Animal Numeracy
"What Do Animals Think about Numbers?" by Marc D. Hauser, in American Scientist (Mar.–Apr. 2000), P.O. Box 13975, Research Triangle Park, N.C. 27709–3975.
More than 1,000 rhesus monkeys live on the Puerto Rican island of Cayo Santiago. Hauser, a psychology professor at Harvard University and the author of Wild Minds (2000), gave some of the wild monkeys there an arithmetic test. He and his students conspicuously placed two bright purple eggplants behind a screen but when they removed the screen the monkeys might behold one, two, or three eggplants. Just as human infants had done in similar tests, the monkeys tended to look longer when one or three eggplants appeared instead of the expected two.
From those and other experiments, Hauser says, it appears that wild rhesus monkeys, like human infants, can distinguish among one, two, three, and many objects. Other research, moreover, has shown that with training, monkeys and other animals can develop more sophisticated numerical abilities. Pigeons and rats, for instance, have learned to peck or press a button 24 times, no more, no less, to obtain a food pellet. Recent experiments by Columbia University psychologists demonstrated that captive rhesus monkeys can grasp the ordinal relations among the numbers one to nine and indicate the proper numerical order for various quantities of different images. "The rhesus monkeys’ performance was excellent—but only after receiving hundreds of training trials," notes Hauser.
Though the situations that animals confront in the wild may call for limited numerical abilities—chimpanzees, for instance, insist on "strength in numbers" (at least three adult males) before they’ll attack an intruding chimp from another pack—they apparently do not require the numerical precision and skills found in humans.
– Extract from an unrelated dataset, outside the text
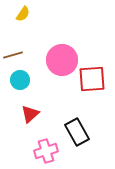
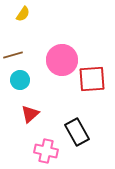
pink cross: rotated 30 degrees clockwise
This prompts Hauser to ask: "What kind of evolutionary or ecological pressures would have favored the numerical competence found in Homo sapiens?" His admittedly speculative answer: When trading appeared on the scene, precision became necessary to ensure a fair exchange. "Selection favored those individuals capable of enumeration and combinatorial computation with symbols." And thus, he says, was the groundwork laid for algebra, calculus, and set theory.